Running a cheap GKE cluster with public ingress & zero load balancers

August 15, 2018

Beware: This is no longer possible with GKE's current pricing model. See here for more details.

Update: I've posted about a small refinement here.

Joining Jetstack earlier this year finally convinced me that I needed a side-project cluster. All the cool kids had one and I wanted one too.

I didn't want to spend any money though, or at least I wanted to do this on the cheap. I also didn't want to run a real node in my flat.

What I really wanted was a GKE cluster. I needed to just focus on getting things running. Eventually, I want to run all my side-projects on Kubernetes - 5 year plan!

There were some problems with the money though. I was doing this on the cheap.

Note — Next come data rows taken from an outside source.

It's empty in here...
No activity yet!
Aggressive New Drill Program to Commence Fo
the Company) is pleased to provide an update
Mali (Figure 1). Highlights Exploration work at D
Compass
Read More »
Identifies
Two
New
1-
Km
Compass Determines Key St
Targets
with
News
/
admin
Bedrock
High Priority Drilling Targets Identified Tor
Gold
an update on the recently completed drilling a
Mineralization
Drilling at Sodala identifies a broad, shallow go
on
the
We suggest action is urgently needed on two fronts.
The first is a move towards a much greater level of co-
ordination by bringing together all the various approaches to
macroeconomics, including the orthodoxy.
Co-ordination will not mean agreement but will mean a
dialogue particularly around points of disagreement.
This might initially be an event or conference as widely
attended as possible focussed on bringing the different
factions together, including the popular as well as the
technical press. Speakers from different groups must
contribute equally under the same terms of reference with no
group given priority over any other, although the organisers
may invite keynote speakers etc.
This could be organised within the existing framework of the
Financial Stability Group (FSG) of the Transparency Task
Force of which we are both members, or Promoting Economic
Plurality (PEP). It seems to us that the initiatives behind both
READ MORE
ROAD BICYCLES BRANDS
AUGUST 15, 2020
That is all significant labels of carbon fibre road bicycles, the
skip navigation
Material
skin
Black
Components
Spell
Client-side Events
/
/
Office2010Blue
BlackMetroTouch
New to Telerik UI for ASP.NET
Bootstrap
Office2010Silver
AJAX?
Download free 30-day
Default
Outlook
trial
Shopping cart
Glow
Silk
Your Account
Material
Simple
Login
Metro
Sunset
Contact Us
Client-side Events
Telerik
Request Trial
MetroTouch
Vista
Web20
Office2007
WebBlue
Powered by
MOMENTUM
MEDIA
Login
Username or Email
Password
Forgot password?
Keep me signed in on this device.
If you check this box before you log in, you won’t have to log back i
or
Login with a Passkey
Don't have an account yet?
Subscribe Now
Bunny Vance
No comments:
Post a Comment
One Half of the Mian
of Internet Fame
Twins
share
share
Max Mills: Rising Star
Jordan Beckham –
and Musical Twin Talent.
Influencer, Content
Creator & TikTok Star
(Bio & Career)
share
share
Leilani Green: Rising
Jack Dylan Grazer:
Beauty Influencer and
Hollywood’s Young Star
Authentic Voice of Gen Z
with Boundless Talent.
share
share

I could get nodes on Digital Ocean really cheap. I also liked the idea of running a cluster on Scaleway. I just didn't really want to deal with the actual managing the cluster - hmm.

I looked into the Single Node Kubernetes Cluster guides a bit. I tried the one for Digtal Ocean.

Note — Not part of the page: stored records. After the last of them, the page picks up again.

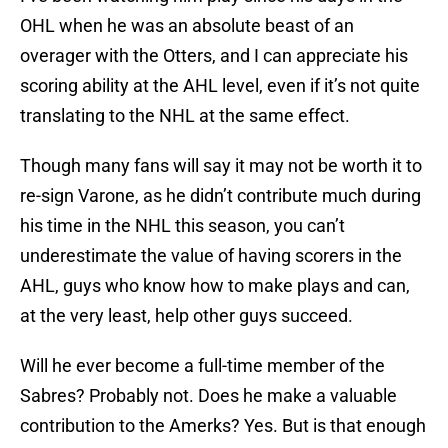
OHL when he was an absolute beast of an
overager with the Otters, and I can appreciate his
scoring ability at the AHL level, even if it’s not quite
translating to the NHL at the same effect.
Though many fans will say it may not be worth it to
re-sign Varone, as he didn’t contribute much during
his time in the NHL this season, you can’t
underestimate the value of having scorers in the
AHL, guys who know how to make plays and can,
at the very least, help other guys succeed.
Will he ever become a full-time member of the
Sabres? Probably not. Does he make a valuable
contribution to the Amerks? Yes. But is that enough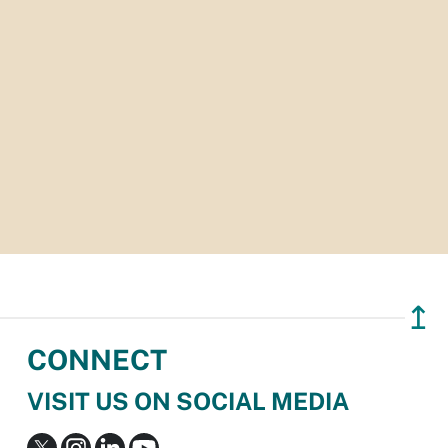
↥
CONNECT
VISIT US ON SOCIAL MEDIA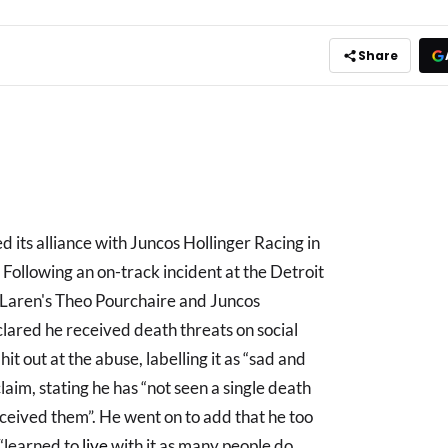
Share
its alliance with Juncos Hollinger Racing in
 Following an on-track incident at the Detroit
aren's Theo Pourchaire and Juncos
lared he received death threats on social
hit out at the abuse, labelling it as “sad and
laim, stating he has “not seen a single death
eceived them”. He went on to add that he too
 “learned to
live
with it as many people do,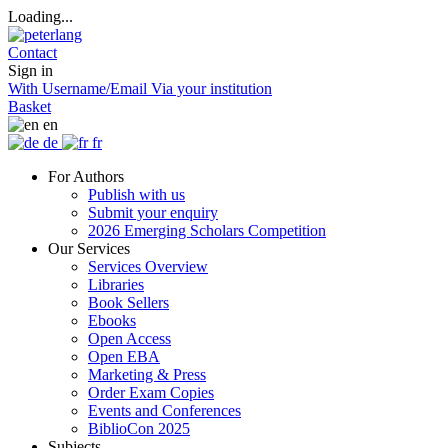
Loading...
Contact
Sign in
With Username/Email
Via your institution
Basket
en
de
fr
For Authors
Publish with us
Submit your enquiry
2026 Emerging Scholars Competition
Our Services
Services Overview
Libraries
Book Sellers
Ebooks
Open Access
Open EBA
Marketing & Press
Order Exam Copies
Events and Conferences
BiblioCon 2025
Subjects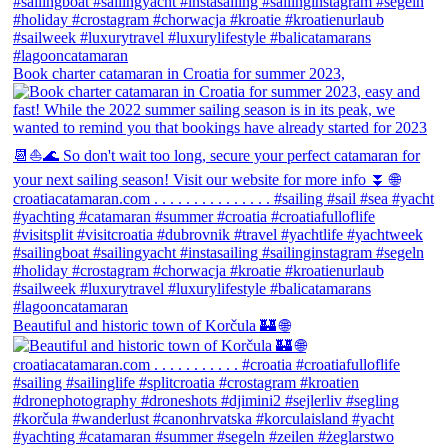
Book charter catamaran in Croatia for summer 2023,
Beautiful and historic town of Korčula 🏰 🌐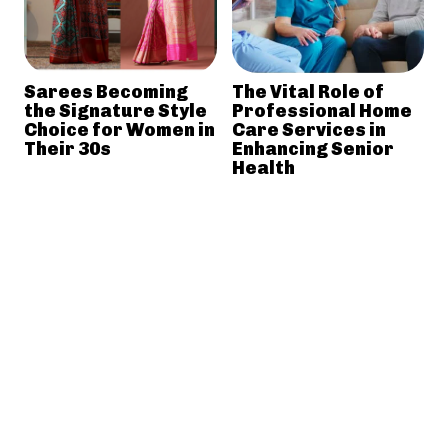
Sarees Becoming
The Vital Role of
the Signature Style
Professional Home
Choice for Women in
Care Services in
Their 30s
Enhancing Senior
Health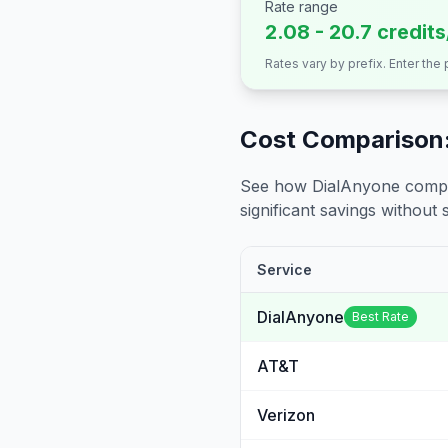
Rate range
2.08 - 20.7 credit
Rates vary by prefix. Enter the
Cost Comparison:
See how DialAnyone compare
significant savings without sa
Service
DialAnyone
Best Rate
AT&T
Verizon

I didn't want to bother with the upgrades & faff. In the end I came up with a better idea.

One of the main reasons I'd been avoiding using GKE was the load balancer pricing. I was down to get setup with a single node cluster on there - I just didn't want a load balancer (I didn't want the cost of running one for my ingress controller service).

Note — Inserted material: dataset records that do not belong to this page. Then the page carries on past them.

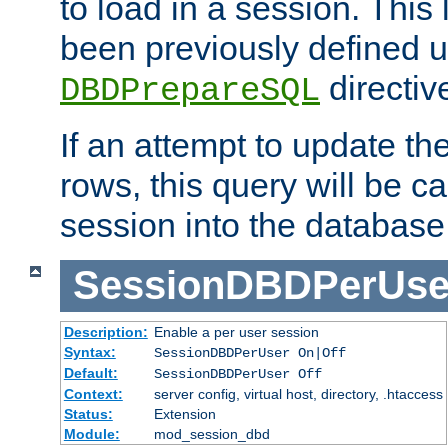
to load in a session. This
been previously defined u
directiv
DBDPrepareSQL
If an attempt to update th
rows, this query will be ca
session into the database
SessionDBDPerUse
Description:
Enable a per user session
Syntax:
SessionDBDPerUser On|Off
Default:
SessionDBDPerUser Off
Context:
server config, virtual host, directory, .htaccess
Status:
Extension
Module:
mod_session_dbd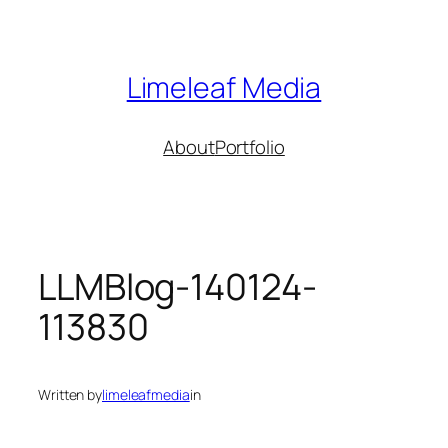
Skip
to
content
Limeleaf Media
About
Portfolio
LLMBlog-140124-
113830
Written by
limeleafmedia
in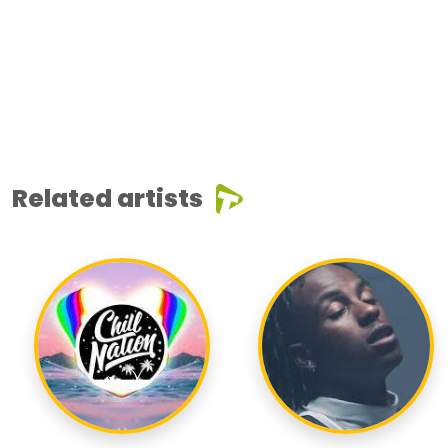
Related artists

I don't have remotely enough traffic to my side projects to even come close to needing a load balancer and I only have one node anyway... At the same time I wanted public ingress - obvs.

Then I had my idea. Why not give my free-tier f1-micro a static IP and have it run my ingress controller? Taint it stop other pods running there and run everything else on a preemptible node?

Happy to take the (pretty short) downtime hit each day, this is what I went for.

Here's how it's setup in Terraform. Note the 'ingress' node pool, machine type & taints.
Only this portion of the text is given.